I'm guessing as long as the fish are not being air lifted out of the tank they'll get high on the oxygen. 

I have a Hagen Maxima 2 x 3500cc outlets (checked and it says 3500cc which I originally thought was 2500cc) so it's pushing 6 PSI/hr and looking to put that into a 20gal tank for a project. Nothing is in the tank right now but in a 5gal bucket with 4 x air stones I got one heck of a nice fine fizzing bubbles but just curious if there is such a thing as giving too much air to the fish.


----------



## Chris S (Dec 19, 2007)

With your setup, I don't think it is possible.


----------



## Darkblade48 (Jan 28, 2008)

Don't forget that air pumps don't introduce air/oxygen into the water. This is a common misconception. 

The bubbles that the airpump makes serve to break the surface of the water, thus creating more surface area between the atmosphere/water for gas exchange to occur.


----------



## blossom112 (Mar 19, 2008)

so how can you get air ? if not with an airstone???

some air must get mixed into the water


----------



## overleaf (Feb 1, 2009)

blossom112 said:


> so how can you get air ? if not with an airstone???
> 
> some air must get mixed into the water


The gas exchange happens at the surface of the water. The airstone's job is to agitate the surface and facilitate the exchange, it doesn't oxygenate the water directly (at least not significantly enough to talk about).


----------



## Hitch (Apr 26, 2009)

Well, to add on a little. The bubbles do provide to some degree the dessolvation of O2 amongst other gases into the water before it reaches the surface and provide surface aggitation. Just like how plants released O2 into the water and because of the small amount of each release, the O2 is immediately dissolved. 

As the bubble travels up the water, the surface area of the sphere also allows for gas exchange. Another equivalent you can look at it is in pressurized CO2 tanks. As the CO2 bubble travels up the ladder, the bubble's surface allows for the CO2 to be dissolved into the water, hense the bubble gets smaller and smaller as it travels upwards.

but yes, as Overleaf said, it is small compared to the gas exchange that is happening at the surface.


----------



## Zebrapl3co (Mar 29, 2006)

Yes it does.
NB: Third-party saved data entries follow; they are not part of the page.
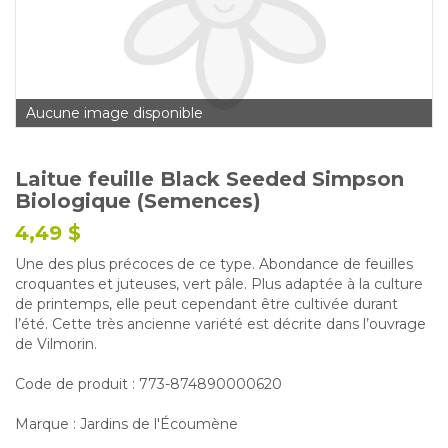
Glossaire
Calendrier horticole
Emplois
Aucune image disponible
Service à la clientèle
Nous joindre
Laitue feuille Black Seeded Simpson
Biologique (Semences)
4,49 $
Une des plus précoces de ce type. Abondance de feuilles
croquantes et juteuses, vert pâle. Plus adaptée à la culture
de printemps, elle peut cependant être cultivée durant
l’été. Cette très ancienne variété est décrite dans l’ouvrage
de Vilmorin.
Code de produit : 773-874890000620
Marque : Jardins de l'Écoumène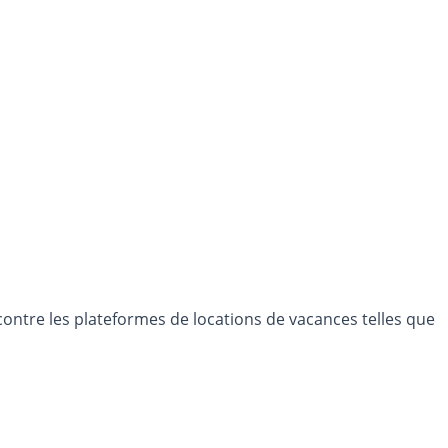
ontre les plateformes de locations de vacances telles que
An air stone does increase the amount of dissove oxygen in your tank. Doesn't matter how the process works, the end result is. If you put an air stone in a fish tank, it does increase the amount of DO (dissove Oxygen) in your fish tank.

I've never heard of a fish tank that has too much DO. But just don't over do it. If your tank is like a jacozzi, then yes I would say that would be an issue for a fish.
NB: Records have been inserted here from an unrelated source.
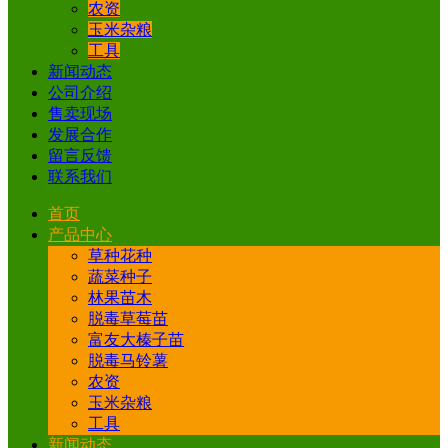
农资
玉米杂粮
工具
新闻动态
公司介绍
售卖现场
发展合作
留言反馈
联系我们
首页
产品中心
草种花种
蔬菜种子
林果苗木
脱毒草莓苗
富友大榛子苗
脱毒马铃薯
农资
玉米杂粮
工具
新闻动态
*Never pay again for live sex! | Hot girls doing naughty stuff for free! | Chat for free!*


----------



## Calmer (Mar 9, 2008)

Exactly, the air does dissolve into the water but it is an insignificant amount unless the air stays in the water and better if it has water current passing over it. My co2 reactor dissolves the co2 so efficiently that the ph drops from tapwater of 7.6 to 6.6. 
I have a powerhead in my bristle nosed pleco aquarium and the air travels down a tube into the powerhead's ventura and it mists the tank with air. The tube it just at the water's surface and it takes in water and air. The plecos just love it. Here is an article that I ran across yesterday about plecos and dissolved oxygen.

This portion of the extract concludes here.